Global warming brings red-breasted robins to Iqaluit
Thanks to global warming, new avian visitors arrived in Iqaluit this summer.
IQALUIT — Well-known everywhere in southern Canada for its brightly coloured red breast, the robin is now showing up in Iqaluit.
“The first time we saw one was near the beginning of June. We couldn’t believe it!” said Brenda Mowbray.
Mowbray, a resident of Iqaluit for more than 20 years, lives down by the beach next to Iqaluit’s cemetery.
Mowbray maintains a bird feeder that ordinarily attracts birds commonly found in the eastern Arctic, so the first visit by a male robin caught Mowbray and her husband off guard.
“We were amazed that it came. It looked as if it was foraging for nest materials,” Mowbray said.
Iqaluit’s robins, numbering at least two adults and a juvenile, have also been seen several times since then near the cemetery and along the walking trail to Apex.
The distinctive male robin has a bright red chest, a black head, white eye rings, a yellow bill, a black and white streaked throat, and grey back.

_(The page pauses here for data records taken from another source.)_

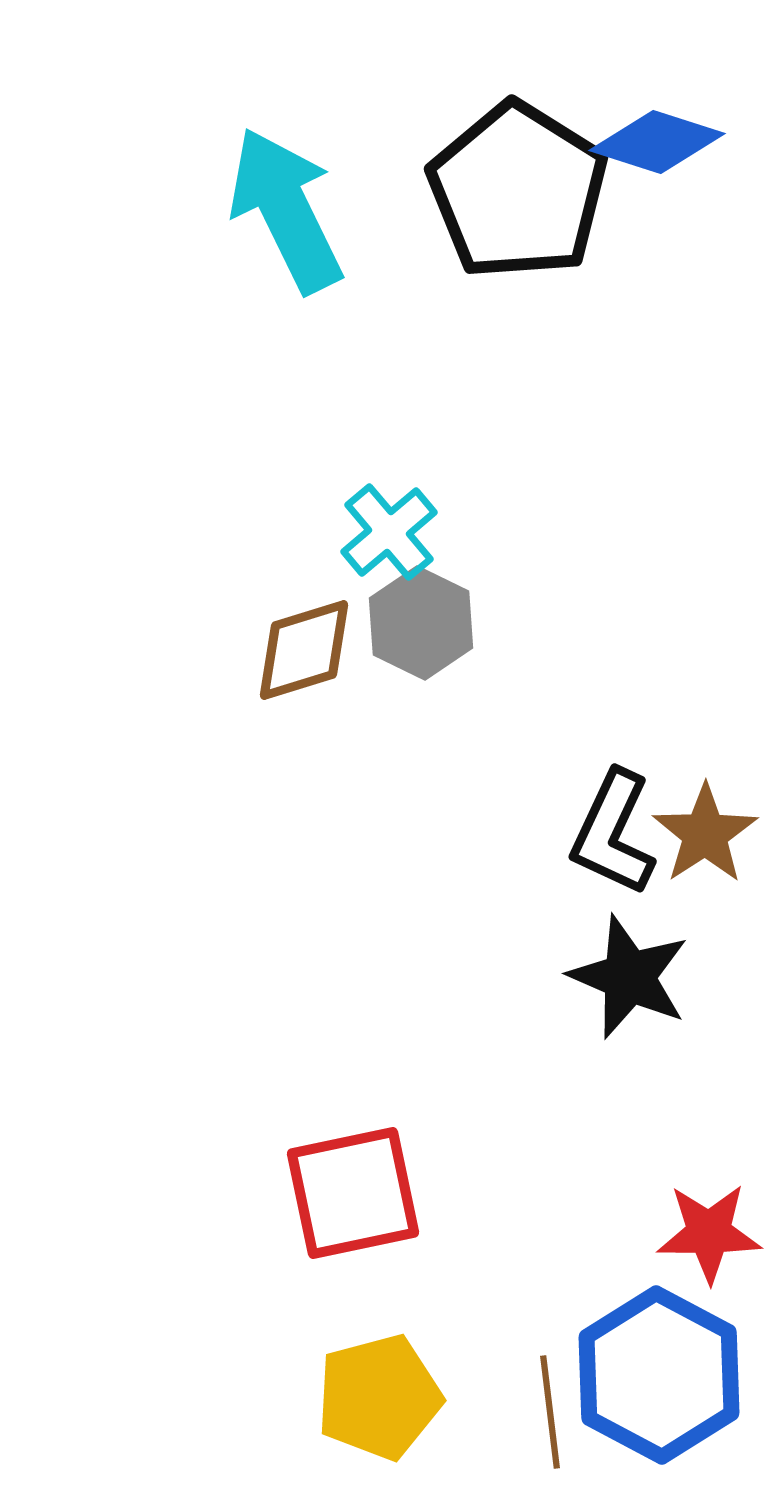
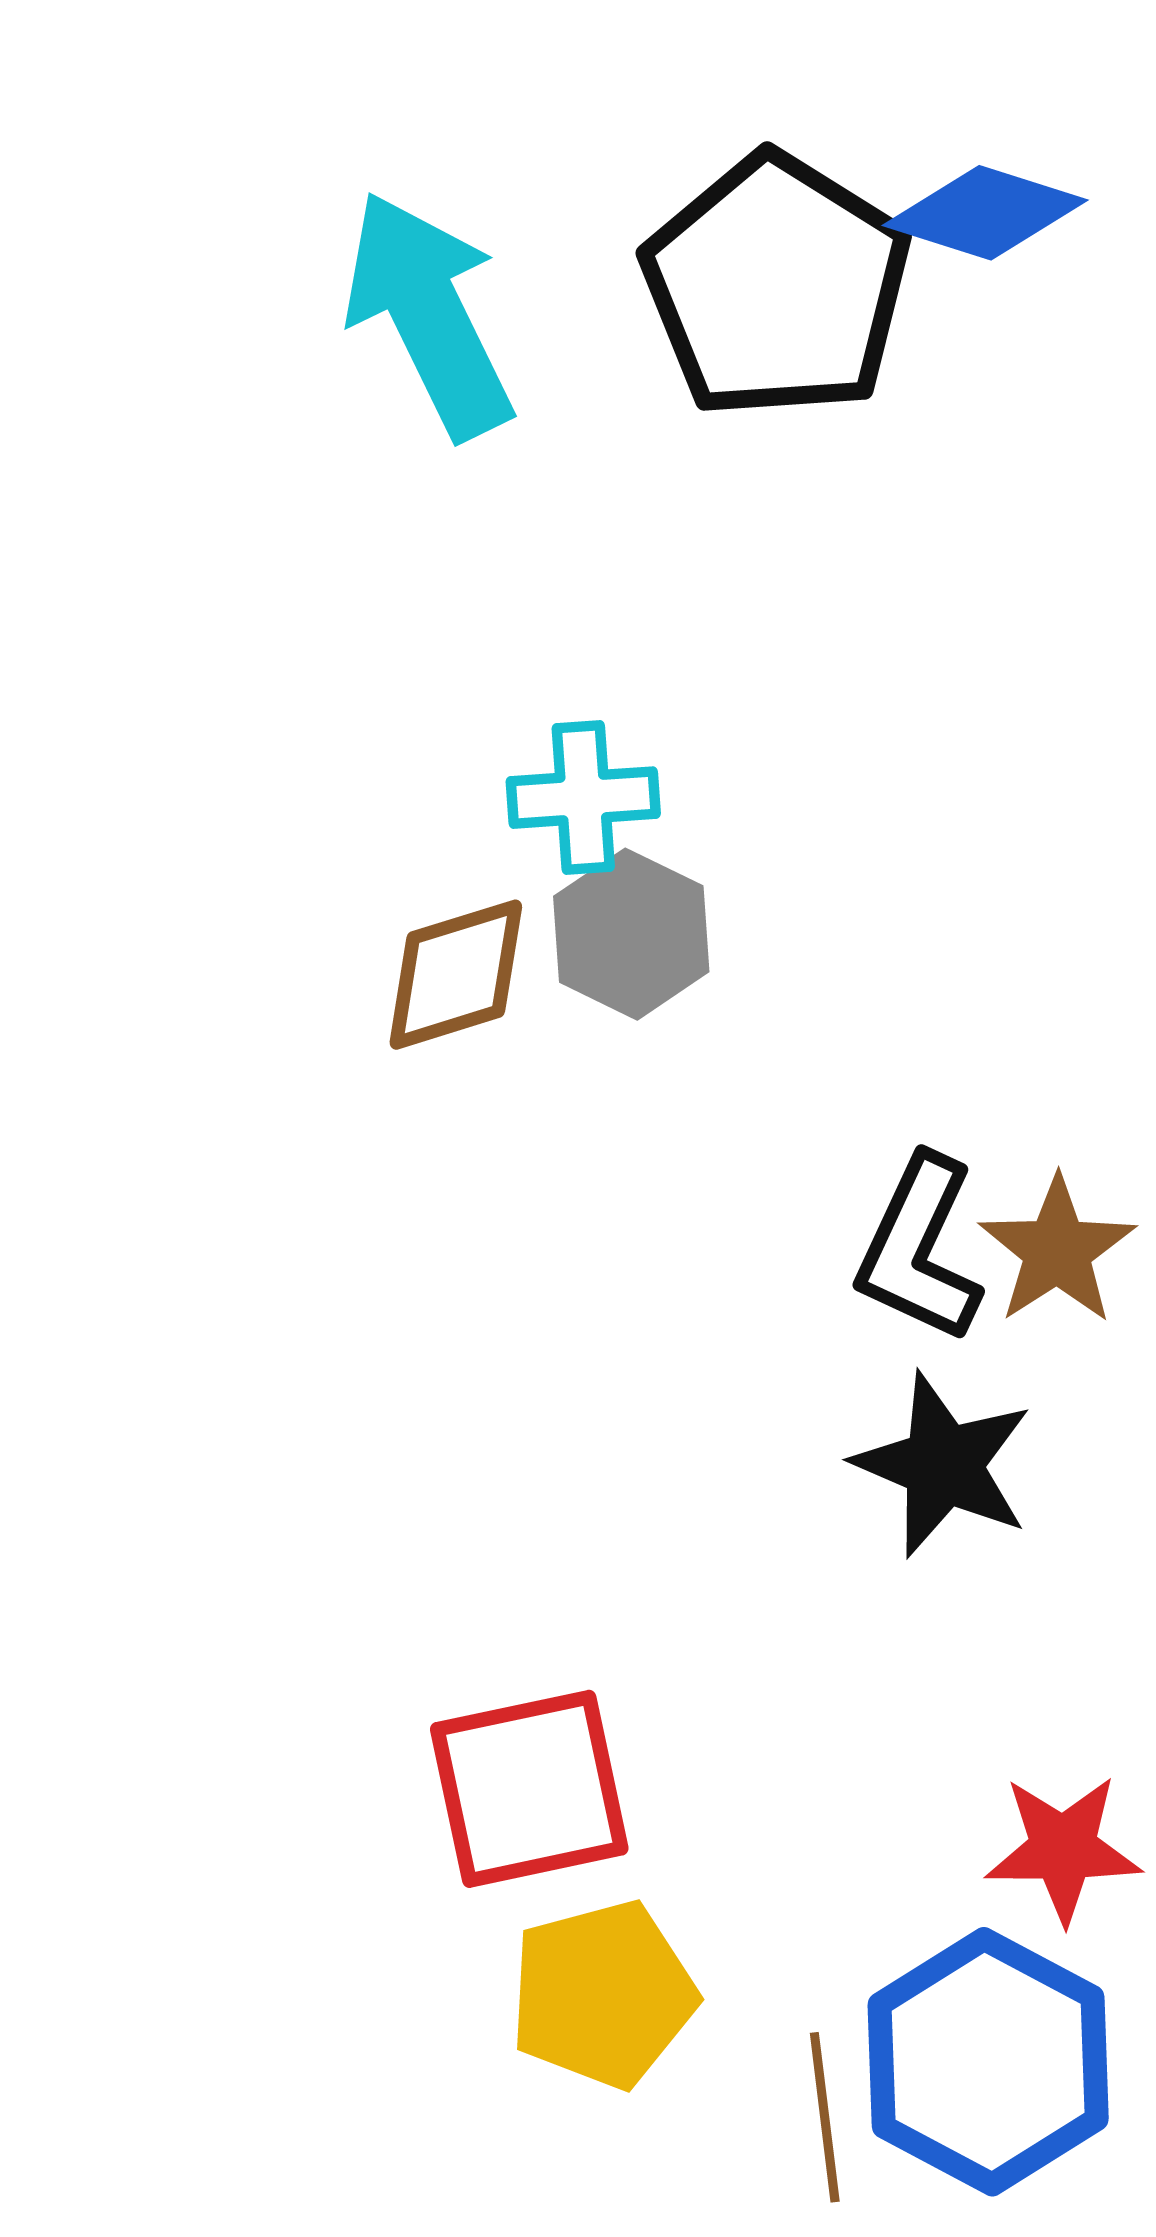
cyan cross: (389, 532) -> (583, 798), turned 36
yellow pentagon: (379, 1397) -> (603, 1994), moved

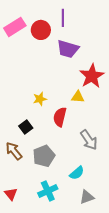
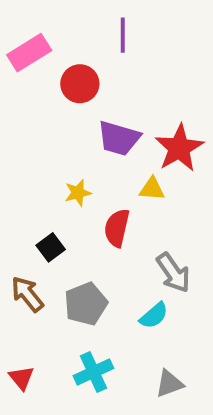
red circle: (41, 30) -> (80, 84), moved
purple trapezoid: (68, 49) -> (119, 138), moved
cyan semicircle: (77, 173) -> (154, 316), moved

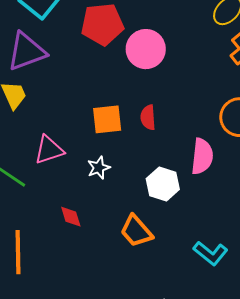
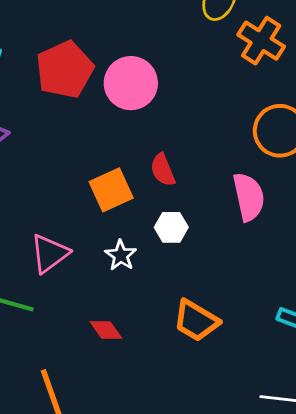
white hexagon: (163, 184) -> (171, 227), moved, size x0.7

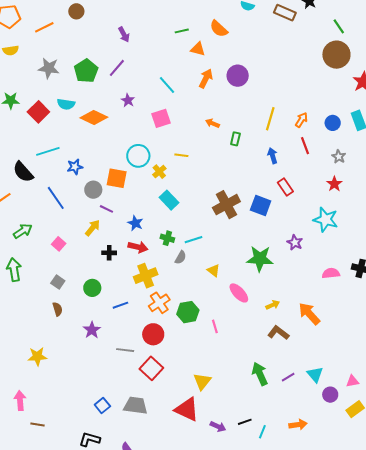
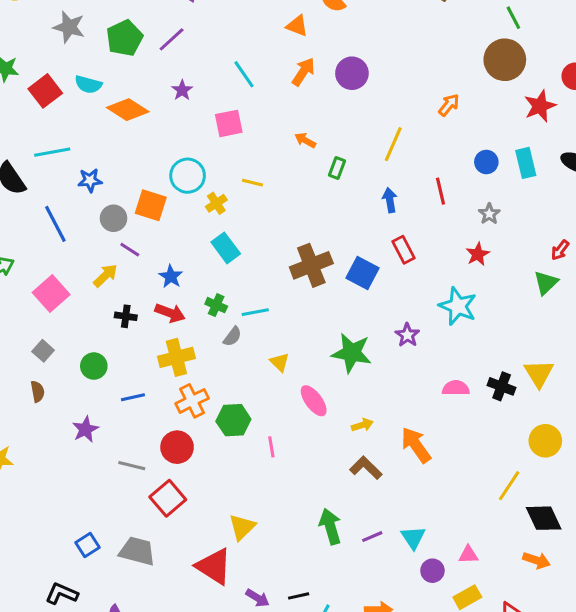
orange arrow: (301, 120) -> (449, 105), moved
pink square: (59, 244) -> (51, 293), size x1.6

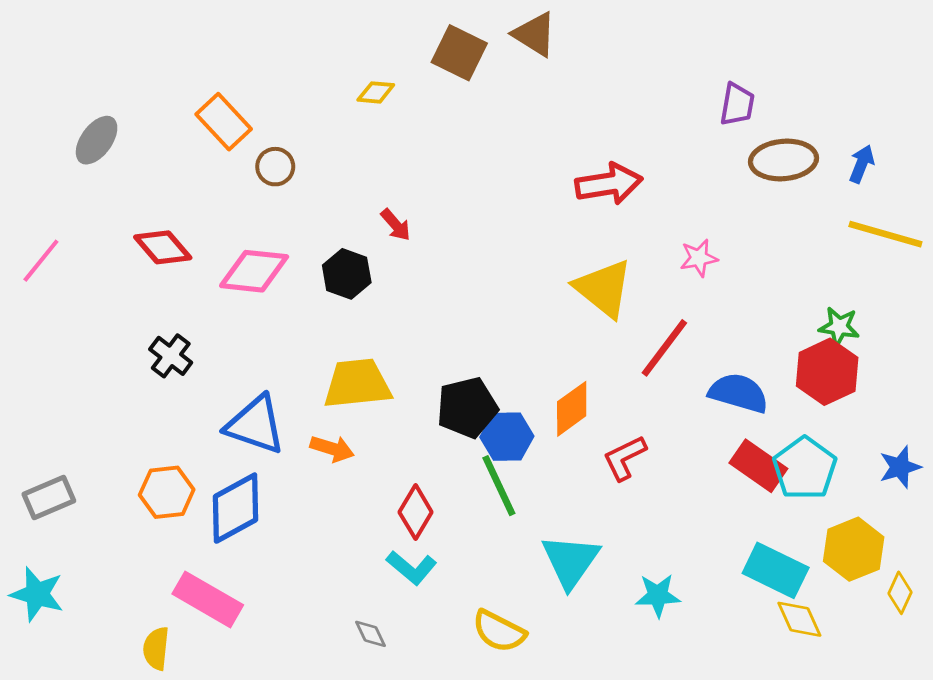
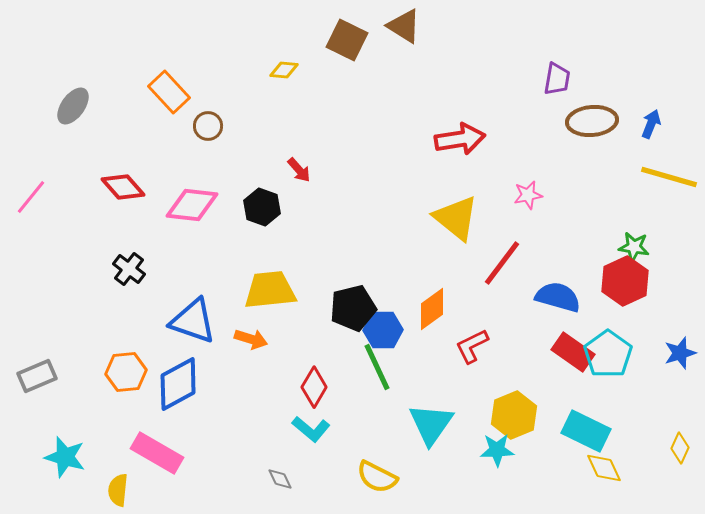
yellow hexagon: (854, 549) -> (514, 415), moved
cyan star: (37, 594) -> (65, 457), moved

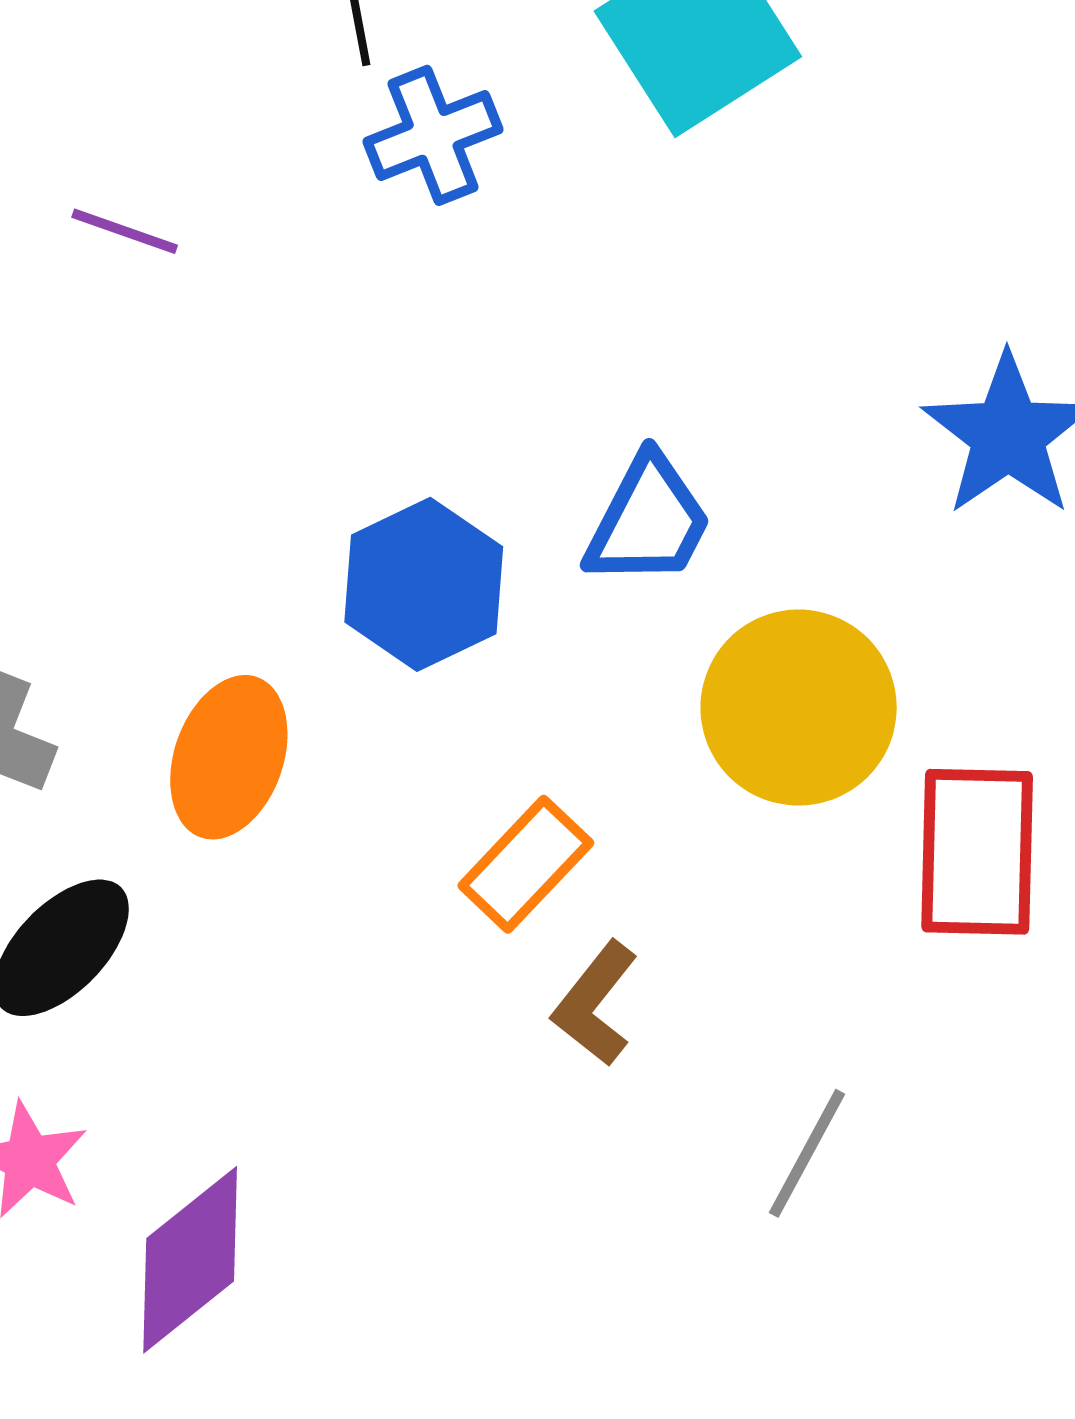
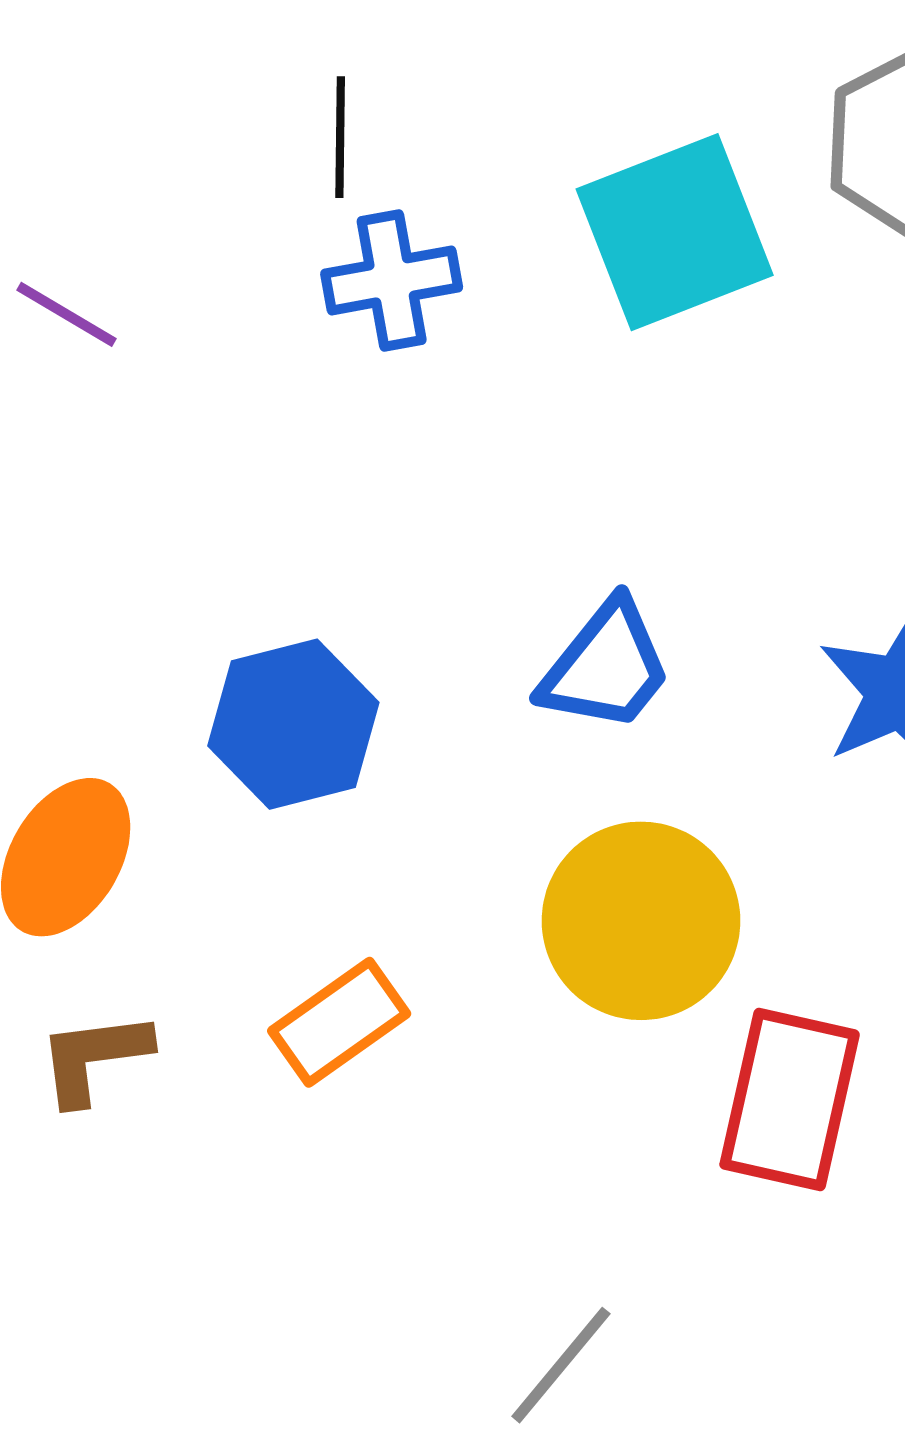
blue trapezoid: (648, 521) -> (606, 667), moved
brown L-shape: (595, 1004) -> (94, 1058), moved, turned 33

The female’s colouring is somewhat duller. The robins, fairly large birds, are around 25 cm. from beak to tail.
Their preferred diet consists of blossoms, insects and berries, and they can get quite plump when food is abundant.
Rare in the Arctic
One of the best known birds in North America, robins return to northern latitudes with the first warm spring weather, when temperatures rise above freezing. But rarely are robins ever found in the Arctic.
Most bird population maps and reference books robins aren’t found north of the treeline. The American Robin, whose species is called Turdus migratorius, usually breeds north to Alaska and across Canada south of the treeline.
Yet that could be changing, as warmer temperatures in the Arctic open up new ranges for robins.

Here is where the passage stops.